:: Instructions for the task ::
Write out exactly the lines of the entries below from the one holding "Οδηγοί Τατουάζ" to the one holding "Σχετικά με το Inkjin", inclusive, and leave out all other lines.

***** Material shown

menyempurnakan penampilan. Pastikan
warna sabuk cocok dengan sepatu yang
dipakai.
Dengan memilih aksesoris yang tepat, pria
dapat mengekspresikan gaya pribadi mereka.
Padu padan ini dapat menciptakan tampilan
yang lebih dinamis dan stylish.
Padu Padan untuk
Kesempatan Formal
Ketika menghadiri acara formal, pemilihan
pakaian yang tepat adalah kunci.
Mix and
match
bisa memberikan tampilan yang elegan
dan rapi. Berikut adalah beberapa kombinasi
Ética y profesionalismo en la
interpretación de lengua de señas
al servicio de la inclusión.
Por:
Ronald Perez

**********
***** Material shown

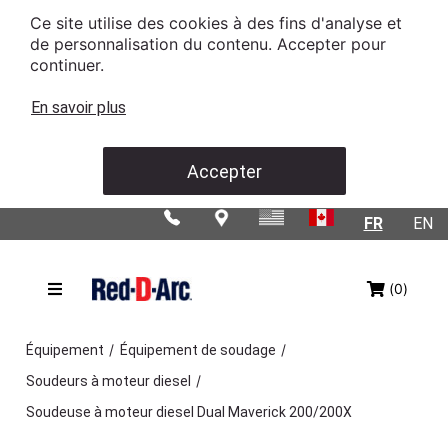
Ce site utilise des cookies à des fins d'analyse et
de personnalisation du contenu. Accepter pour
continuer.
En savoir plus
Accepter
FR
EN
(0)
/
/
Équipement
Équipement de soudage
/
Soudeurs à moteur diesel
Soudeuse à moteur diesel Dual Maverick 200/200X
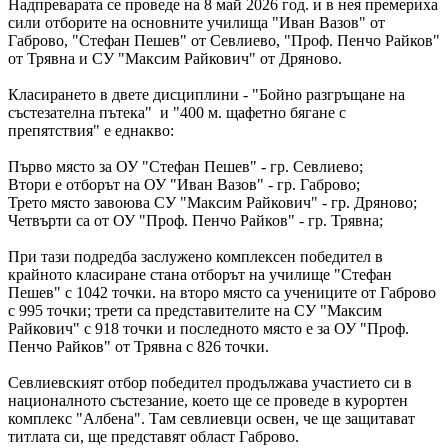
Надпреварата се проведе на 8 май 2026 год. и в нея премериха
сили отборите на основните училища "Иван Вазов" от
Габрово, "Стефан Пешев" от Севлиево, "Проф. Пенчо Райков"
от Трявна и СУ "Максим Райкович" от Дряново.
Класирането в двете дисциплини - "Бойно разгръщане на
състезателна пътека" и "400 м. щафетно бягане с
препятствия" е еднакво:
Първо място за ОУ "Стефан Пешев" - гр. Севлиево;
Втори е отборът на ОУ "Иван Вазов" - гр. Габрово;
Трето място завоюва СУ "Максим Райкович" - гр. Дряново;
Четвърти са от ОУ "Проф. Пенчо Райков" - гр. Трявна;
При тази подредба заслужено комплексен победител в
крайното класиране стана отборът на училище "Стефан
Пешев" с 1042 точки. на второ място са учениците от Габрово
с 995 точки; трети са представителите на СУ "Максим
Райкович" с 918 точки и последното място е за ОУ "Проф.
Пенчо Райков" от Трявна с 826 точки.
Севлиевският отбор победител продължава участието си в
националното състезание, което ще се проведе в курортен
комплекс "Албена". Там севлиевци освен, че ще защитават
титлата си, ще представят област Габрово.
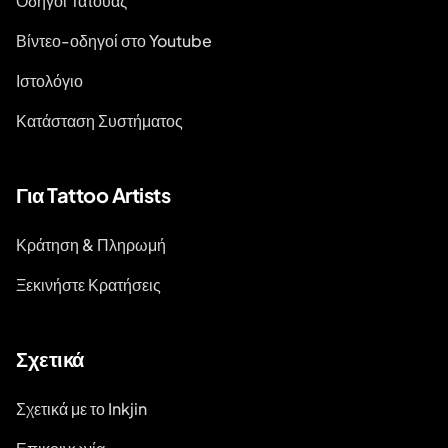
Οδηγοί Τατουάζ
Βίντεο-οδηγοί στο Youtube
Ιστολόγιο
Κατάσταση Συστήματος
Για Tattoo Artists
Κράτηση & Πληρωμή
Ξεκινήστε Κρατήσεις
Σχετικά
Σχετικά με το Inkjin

**********

:: Exercise solution ::
Οδηγοί Τατουάζ
Βίντεο-οδηγοί στο Youtube
Ιστολόγιο
Κατάσταση Συστήματος
Για Tattoo Artists
Κράτηση & Πληρωμή
Ξεκινήστε Κρατήσεις
Σχετικά
Σχετικά με το Inkjin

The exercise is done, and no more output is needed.